▸ Exercise prompt:
Copy only what lies from the line containing "15 (193, 2370)" through the line containing "Blog (114, 1209)" in the entries below, keeping both end lines exact and dropping every picture.

- - -

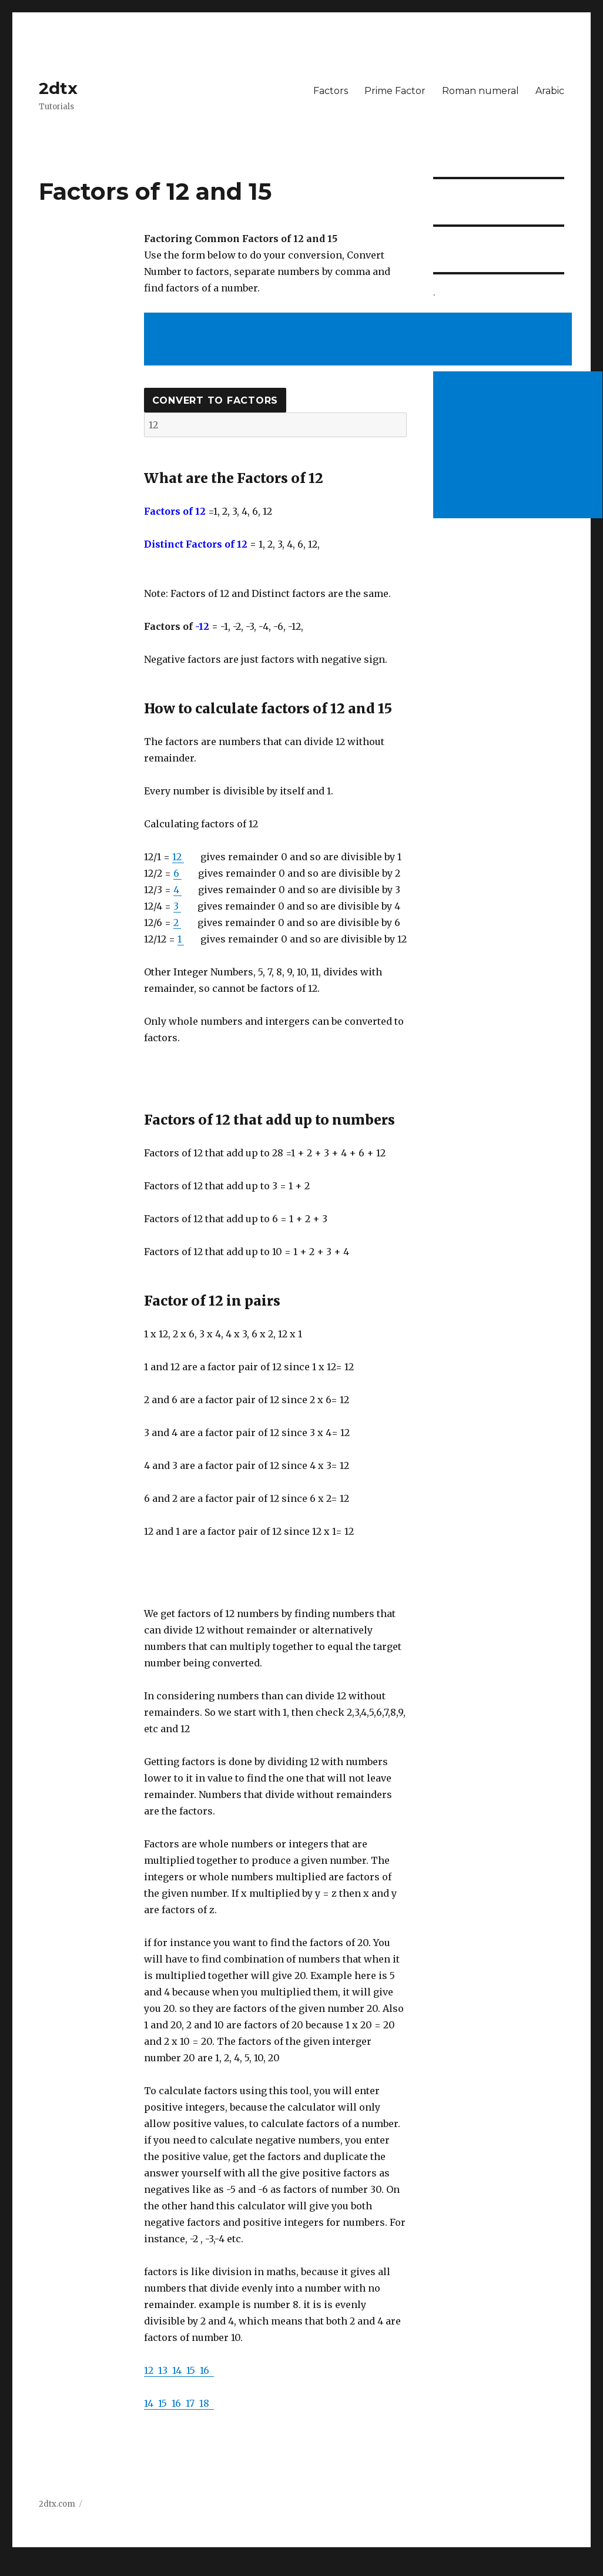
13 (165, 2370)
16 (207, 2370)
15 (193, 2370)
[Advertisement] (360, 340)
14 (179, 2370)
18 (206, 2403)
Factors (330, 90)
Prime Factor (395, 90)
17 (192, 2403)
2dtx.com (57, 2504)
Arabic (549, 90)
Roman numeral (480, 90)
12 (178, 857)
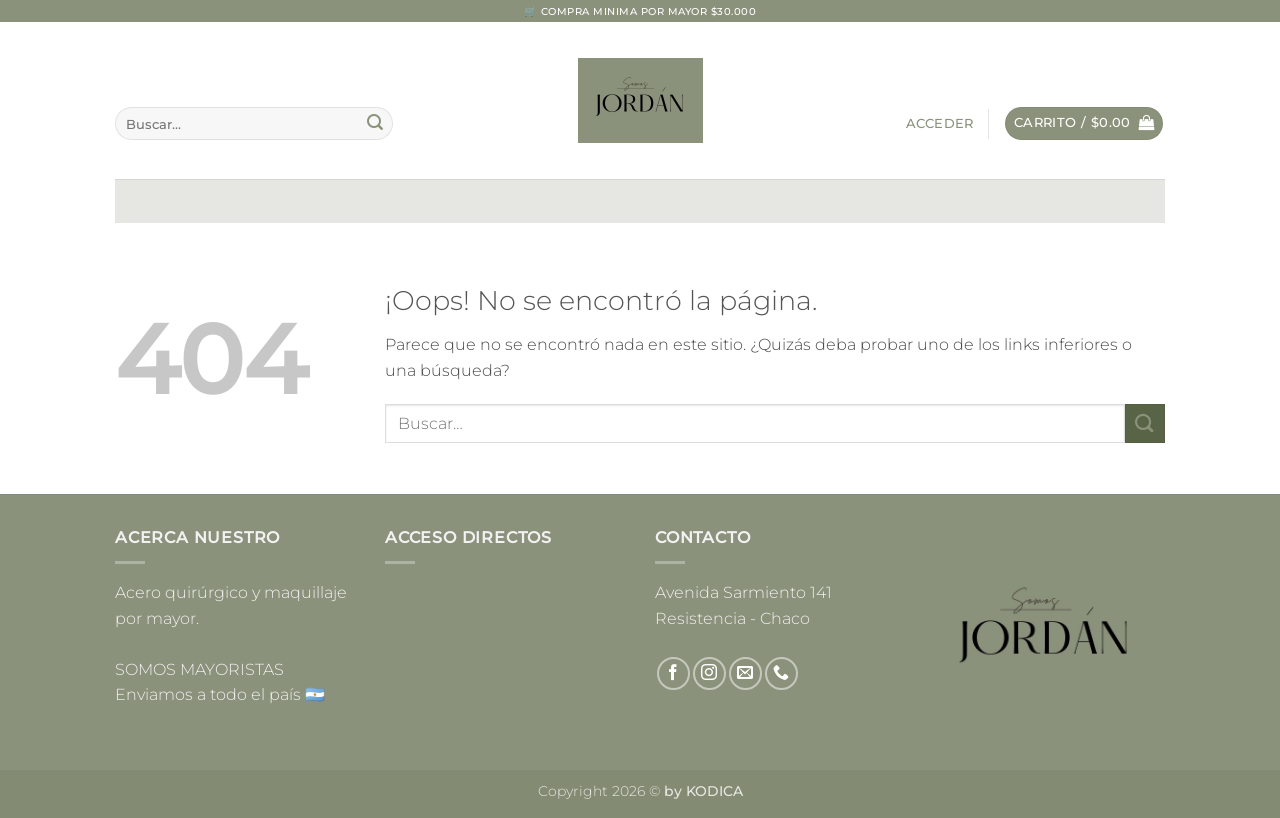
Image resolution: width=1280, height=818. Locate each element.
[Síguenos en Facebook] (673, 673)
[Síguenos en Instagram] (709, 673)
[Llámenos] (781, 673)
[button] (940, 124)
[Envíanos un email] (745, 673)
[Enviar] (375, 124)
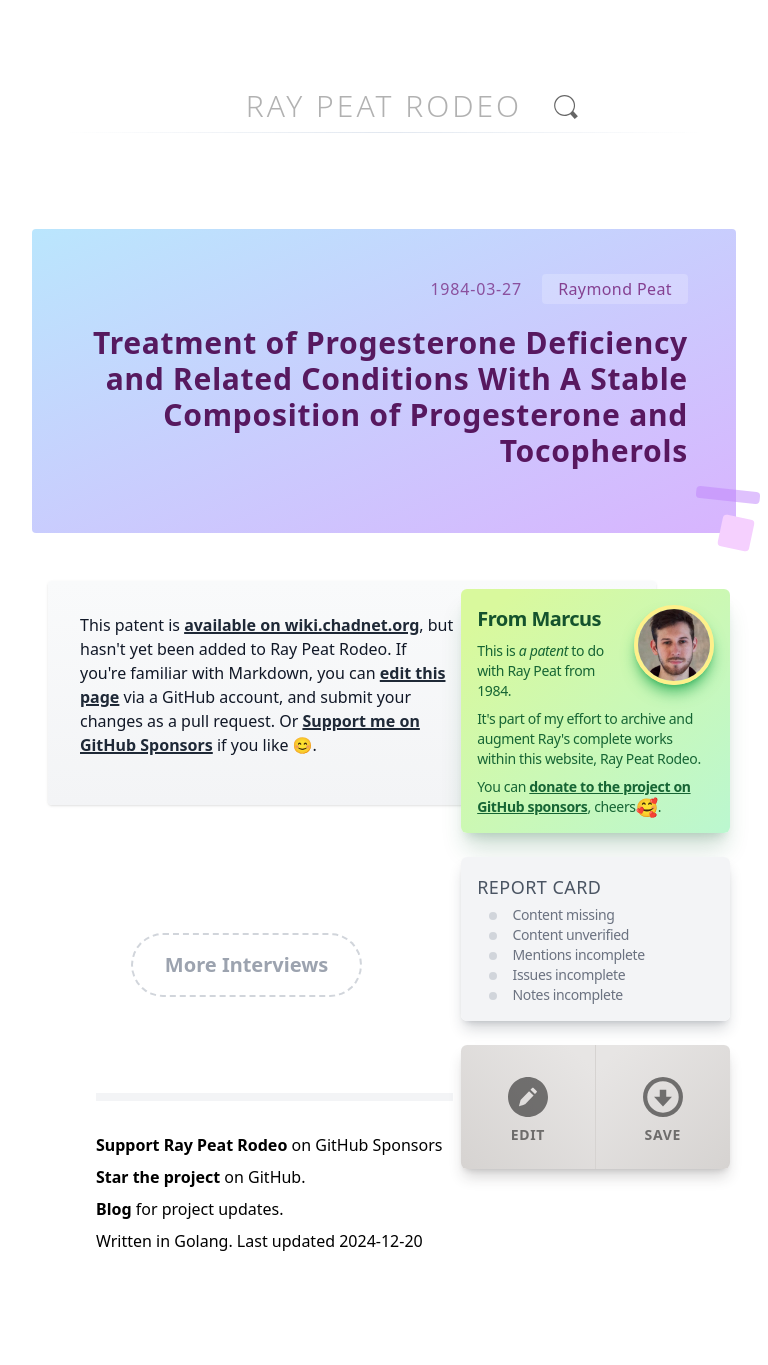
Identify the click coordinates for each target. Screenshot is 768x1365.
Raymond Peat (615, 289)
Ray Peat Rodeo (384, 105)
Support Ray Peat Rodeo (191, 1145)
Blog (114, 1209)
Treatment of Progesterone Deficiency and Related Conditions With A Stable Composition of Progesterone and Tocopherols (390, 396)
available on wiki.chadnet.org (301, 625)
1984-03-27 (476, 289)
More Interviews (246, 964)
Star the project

- - -

▸ Problem solution:
15 (193, 2370)
[Advertisement] (360, 340)
14 (179, 2370)
18 (206, 2403)
Factors (330, 90)
Prime Factor (395, 90)
17 (192, 2403)
2dtx.com (57, 2504)
Arabic (549, 90)
Roman numeral (480, 90)
12 (178, 857)
Image resolution: width=1280, height=818. Locate each element.
[Síguenos en Facebook] (673, 673)
[Síguenos en Instagram] (709, 673)
[Llámenos] (781, 673)
[button] (940, 124)
[Envíanos un email] (745, 673)
[Enviar] (375, 124)
Identify the click coordinates for each target. Screenshot is 768x1365.
Raymond Peat (615, 289)
Ray Peat Rodeo (384, 105)
Support Ray Peat Rodeo (191, 1145)
Blog (114, 1209)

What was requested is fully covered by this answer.